所以,烟波玉打发一个小丫头从后门溜出,跑去福音堂向舒眉求援。舒眉自然也不会袖手旁观,一个电话打去日本驻南京领事馆,找来了关野信出手相助。

接到舒眉的电话,听到话筒里既熟悉又陌生的悦耳声音时,关野信最初还以为是自己出现幻听了。因为他无论如何都没有想到,这么久没联系后,她还会主动打电话找他。而且,这还是她头一回给他打电话。

听了舒眉在电话里解释的缘故后,关野信才恍然大悟。原来她有朋友遇上了难处,所以想要请他出面帮助解决问题。

虽然似乎是有些无事不登三宝殿的味道,但是她能想到他,会来找他帮忙,他还是有些苦涩地心生欣慰感:好吧,总算她还记得有我这个日本朋友。

在福音堂接到舒眉后,对于她歉意的话语,关野信努力笑得若无其事:“没关系。你能主动联络我,我就很高兴了!”

舒眉听得一怔:“你希望我主动联系你吗?可是我还以为你不愿意再见我呢?因为你后来一直没再找过我,而且来福音堂几次也都是趁我不在的时候。我觉得你在故意回避我,所以我也就不想去打扰你了。”

关野信沉默片刻:“其实我和江澈谈过话后的第二天,就又去了福音堂找你。可是你不在,听说是和他一起看房子准备结婚。我…你应该能够猜出我对你的心意了,这个消息让我很难受,所以我后来一直没有再去找过你了。而你也一直没再联系我,我想或许你在故意回避我,干脆也就同样回避你了。”

“我其实真没有要回避你的意思,完全是因为觉得你可能不想再见我,所以才一直没有联系过你。如果你愿意,我们依然还是朋友,怎么样?”

关野信笑得苦涩:“OK,我们还是朋友。”

顿了顿后,他实在忍不住问了一句:“舒眉,你能告诉我,你为什么会选择江澈吗?换而言之,他到底哪里让你觉得好呢?”

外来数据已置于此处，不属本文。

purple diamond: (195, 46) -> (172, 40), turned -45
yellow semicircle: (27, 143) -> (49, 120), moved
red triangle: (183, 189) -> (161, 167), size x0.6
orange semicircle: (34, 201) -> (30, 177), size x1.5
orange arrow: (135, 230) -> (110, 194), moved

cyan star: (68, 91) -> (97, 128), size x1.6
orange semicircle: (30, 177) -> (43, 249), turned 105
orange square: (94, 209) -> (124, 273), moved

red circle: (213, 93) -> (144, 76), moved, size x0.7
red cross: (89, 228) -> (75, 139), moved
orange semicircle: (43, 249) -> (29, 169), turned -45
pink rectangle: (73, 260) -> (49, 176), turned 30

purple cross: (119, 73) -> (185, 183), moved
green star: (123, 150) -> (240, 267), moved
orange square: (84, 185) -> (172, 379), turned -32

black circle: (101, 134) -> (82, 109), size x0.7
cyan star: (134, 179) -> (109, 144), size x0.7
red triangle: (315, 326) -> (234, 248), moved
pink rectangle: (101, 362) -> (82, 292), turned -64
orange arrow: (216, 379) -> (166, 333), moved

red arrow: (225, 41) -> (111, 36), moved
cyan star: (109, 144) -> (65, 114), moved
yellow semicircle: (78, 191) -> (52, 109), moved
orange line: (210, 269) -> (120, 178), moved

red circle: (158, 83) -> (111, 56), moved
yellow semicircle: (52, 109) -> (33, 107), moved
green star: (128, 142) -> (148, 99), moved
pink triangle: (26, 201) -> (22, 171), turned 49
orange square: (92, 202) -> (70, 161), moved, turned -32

舒眉一脸正色地回答他:“不能,因为爱情这件事十分玄妙——真正的爱情是跟着感觉走的,而不是像经济学家那样,一一列出成本与收益后再根据优劣比例加以选择。就好像你喜欢我又是为什么呢?我又到底哪里让你觉得好了?正如你舅舅所说,我并非贵族出身的日本小姐,如果你和我结婚对你一点好处都没有,不是吗?”

关野信无言以对,哑然半晌后才叹口气说:“我明白了,我不会再问这么愚蠢的问题。只希望你和江澈在一起…能平平安安一切都好。”

舒眉和关野信双双赶到天香楼时,那个日本人还耀武扬武地守在大门口,恐吓着所有胆敢靠近的人。

不过,当关野信走过去,和他说了几句日语后,他就马上变得老实起来。不但二话不说就收刀入鞘走人,临走前还不忘恭敬地对着关野信行了一个九十度的标准鞠躬礼。

由衷地叹服后,舒眉有些不解地问:“关野信,那个人看起来年纪比你大,为什么对你行礼行得这么恭敬啊?”

“因为他只是浪人,最低级的流浪武士。而我却是武士世家的子弟,仅次于皇族的贵族阶层,他当然要对我恭敬行礼了。”

“是哦,薛白说过你是日本贵族。我倒给忘了,只记得你是一个外交官。无论如何,今天找你帮忙是找对了。”

对于关野信出面打发走了瘟神,鸨母当然是千恩万谢不已。她还忙不迭地交代厨房预房备一桌上好的花酒,准备好好款待他一番。但是在青楼吃花酒这种事一向为关野信敬谢不敏,想也不想地就拒绝了。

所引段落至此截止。